_Exercise details_
The whole listing needs retyping exactly; keep the pictures out of it.
═════ Records to use ═════
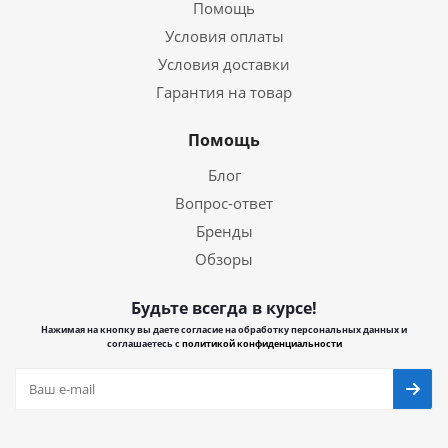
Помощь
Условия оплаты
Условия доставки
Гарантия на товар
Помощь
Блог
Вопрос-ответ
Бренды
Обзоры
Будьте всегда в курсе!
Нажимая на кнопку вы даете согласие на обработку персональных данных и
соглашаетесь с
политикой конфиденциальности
═════
_Completed exercise_
Помощь
Условия оплаты
Условия доставки
Гарантия на товар
Помощь
Блог
Вопрос-ответ
Бренды
Обзоры
Будьте всегда в курсе!
Нажимая на кнопку вы даете согласие на обработку персональных данных и
соглашаетесь с
политикой конфиденциальности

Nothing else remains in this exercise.